L’OS de modification du marché
Cet OS n’est pas expressément prévu mais force est de constater que le maître d’œuvre modifie souvent, directement ou indirectement, par OS un marché de travaux.
Ainsi les OS de « plus et de moins » (OS ou le maître d’œuvre demande à l’entreprise de faire des prestations supplémentaires non prises en charge financièrement en contrepartie de travaux prévus au marché qu’elle n’aura finalement pas à faire) ont pour effet de modifier le marché. Il en est de même des « OS de prix nouveaux ». En effet, si le maître d’œuvre demande à l’entreprise de réaliser des travaux dont les prix ne sont pas prévus au marché, il demande obligatoirement à cette entreprise de réaliser des travaux non prévus.

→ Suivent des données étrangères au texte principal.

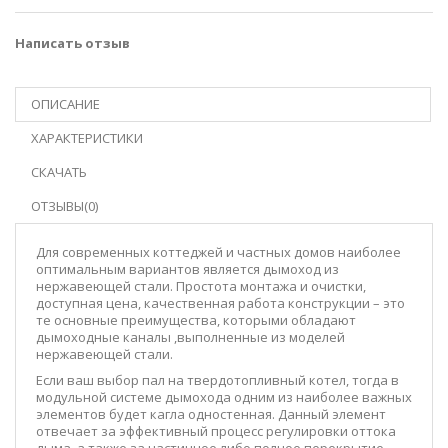
Написать отзыв
ОПИСАНИЕ
ХАРАКТЕРИСТИКИ
СКАЧАТЬ
ОТЗЫВЫ(0)
Для современных коттеджей и частных домов наиболее
оптимальным вариантов является дымоход из
нержавеющей стали. Простота монтажа и очистки,
доступная цена, качественная работа конструкции – это
те основные преимущества, которыми обладают
дымоходные каналы ,выполненные из моделей
нержавеющей стали.
Если ваш выбор пал на твердотопливный котел, тогда в
модульной системе дымохода одним из наиболее важных
элементов будет кагла одностенная. Данный элемент
отвечает за эффективный процесс регулировки оттока
дыма, а также за частичное либо полное перекрытие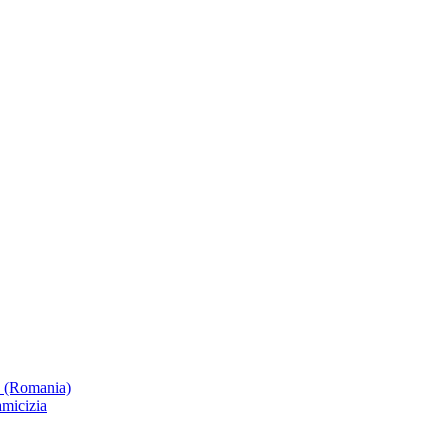
a (Romania)
amicizia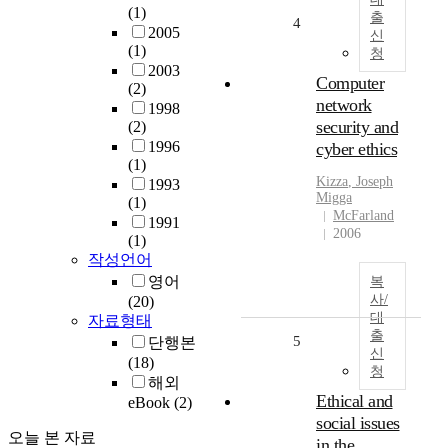
(1)
출
4
2005
신
(1)
청
2003
Computer
(2)
network
1998
security and
(2)
1996
cyber ethics
(1)
Kizza
, Joseph
1993
Migga
(1)
McFarland
1991
2006
(1)
작성언어
영어
복
사/
(20)
대
자료형태
출
5
단행본
신
(18)
청
해외
Ethical and
eBook
(2)
social issues
오늘 본 자료
in the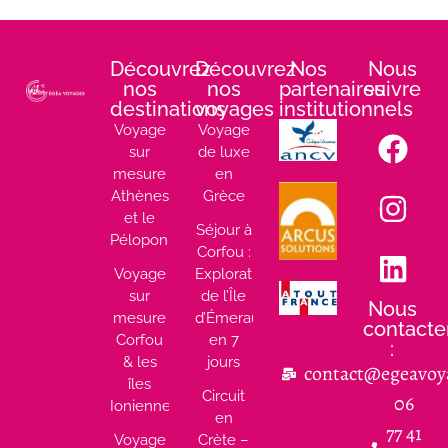
Découvrez
Découvrez
Nos
Nous
nos
nos
partenaires
suivre
destinations
voyages
institutionnels
:
Voyage
Voyage
sur
de luxe
mesure
en
Athènes
Grèce
et le
Séjour à
Péloponnèse
Corfou :
Voyage
Exploration
sur
de l’Île
Nous
mesure
d’Émeraude
contacte
Corfou
en 7
:
& les
jours
contact@egeavoy
îles
Circuit
06
Ioniennes
en
77 41
Voyage
Crète –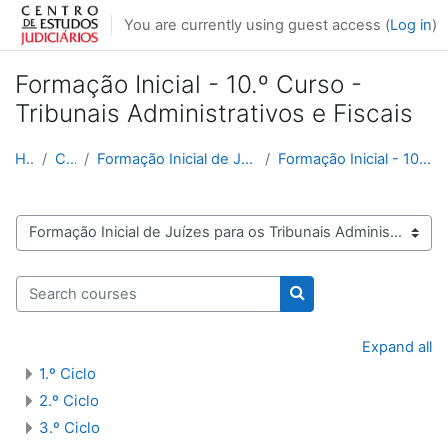
Skip to main content
You are currently using guest access (
Log in
)
Formação Inicial - 10.º Curso -
Tribunais Administrativos e Fiscais
Home
Courses
Formação Inicial de Juízes para os Tribunais Admin...
Formação Inicial - 10.º Curso - Tribunais Administ...
Course categories
Search courses
Search courses
Expand all
1.º Ciclo
2.º Ciclo
3.º Ciclo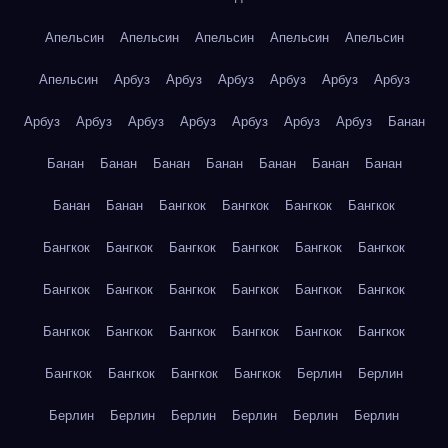
Апельсин
Апельсин
Апельсин
Апельсин
Апельсин
Апельсин
Арбуз
Арбуз
Арбуз
Арбуз
Арбуз
Арбуз
Арбуз
Арбуз
Арбуз
Арбуз
Арбуз
Арбуз
Арбуз
Банан
Банан
Банан
Банан
Банан
Банан
Банан
Банан
Банан
Банан
Бангкок
Бангкок
Бангкок
Бангкок
Бангкок
Бангкок
Бангкок
Бангкок
Бангкок
Бангкок
Бангкок
Бангкок
Бангкок
Бангкок
Бангкок
Бангкок
Бангкок
Бангкок
Бангкок
Бангкок
Бангкок
Бангкок
Бангкок
Бангкок
Бангкок
Бангкок
Берлин
Берлин
Берлин
Берлин
Берлин
Берлин
Берлин
Берлин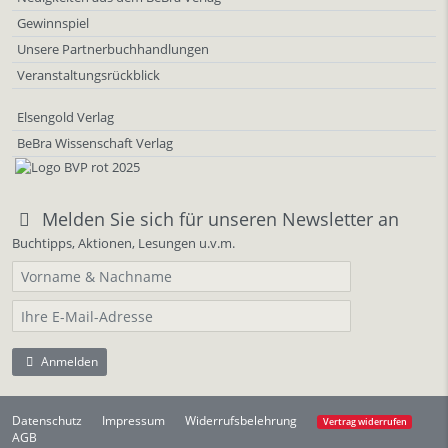
Gewinnspiel
Unsere Partnerbuchhandlungen
Veranstaltungsrückblick
Elsengold Verlag
BeBra Wissenschaft Verlag
Melden Sie sich für unseren Newsletter an
Buchtipps, Aktionen, Lesungen u.v.m.
Anmelden
Datenschutz
Impressum
Widerrufsbelehrung
Vertrag widerrufen
AGB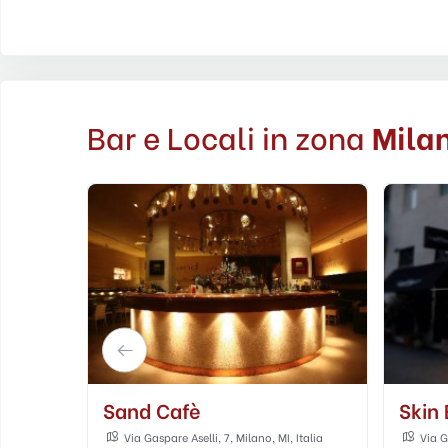
Bar e Locali in zona
Mila
Skin Beauty Lounge
Ross
Italia
Via Goffredo Sigieri, 4, Milano, MI, Italia
Via P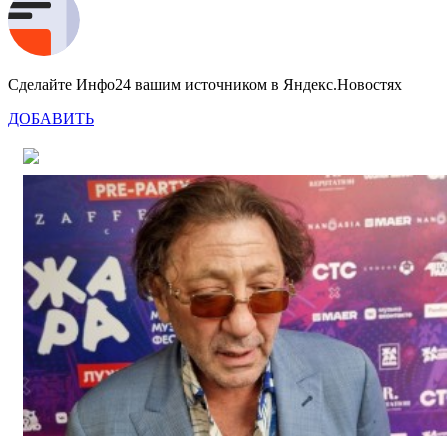
Сделайте Инфо24 вашим источником в Яндекс.Новостях
ДОБАВИТЬ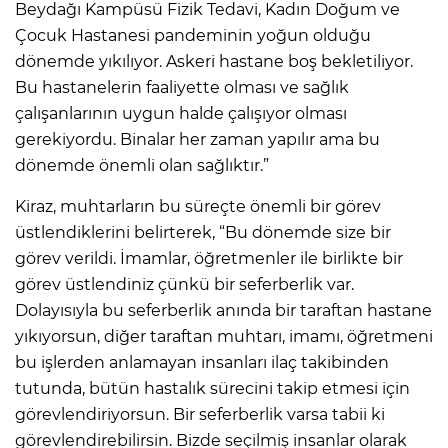
Beydağı Kampüsü Fizik Tedavi, Kadın Doğum ve
Çocuk Hastanesi pandeminin yoğun olduğu
dönemde yıkılıyor. Askeri hastane boş bekletiliyor.
Bu hastanelerin faaliyette olması ve sağlık
çalışanlarının uygun halde çalışıyor olması
gerekiyordu. Binalar her zaman yapılır ama bu
dönemde önemli olan sağlıktır.”
Kiraz, muhtarların bu süreçte önemli bir görev
üstlendiklerini belirterek, “Bu dönemde size bir
görev verildi. İmamlar, öğretmenler ile birlikte bir
görev üstlendiniz çünkü bir seferberlik var.
Dolayısıyla bu seferberlik anında bir taraftan hastane
yıkıyorsun, diğer taraftan muhtarı, imamı, öğretmeni
bu işlerden anlamayan insanları ilaç takibinden
tutunda, bütün hastalık sürecini takip etmesi için
görevlendiriyorsun. Bir seferberlik varsa tabii ki
görevlendirebilirsin. Bizde seçilmiş insanlar olarak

On peut se demander si un maître d’œuvre externe a le droit de modifier unilatéralement un marché. Il nous semble que la réponse est sans contestation possible « non ». Dans certaines communes, le marché ne peut être modifié par le maire, seul le Conseil municipal a ce pouvoir. A fortiori, un maître d’œuvre ne peut avoir un pouvoir supérieur au maire !
Par ailleurs, lorsqu’un maitre d’œuvre demande une modification du marché, il ne le demande pas « pour lui » mais bien au nom et pour le compte du maître de l’ouvrage (mandat). Or, la loi « MOP » interdit à un maître d’œuvre d’être mandataire sur le même ouvrage.
Enfin, la définition du mandat qui est aujourd’hui prévue dans le nouveau CCAG (article 2), si elle permet au maître d’œuvre de préciser les conditions d’exécution du marché, ne lui permet pas a contrario de les modifier.
Il existe là un vrai gouffre entre la théorie et la pratique, la théorie interdisant à un maître d’œuvre de modifier un marché, ce dernier le modifiant « tous les jours unilatéralement » en pratique.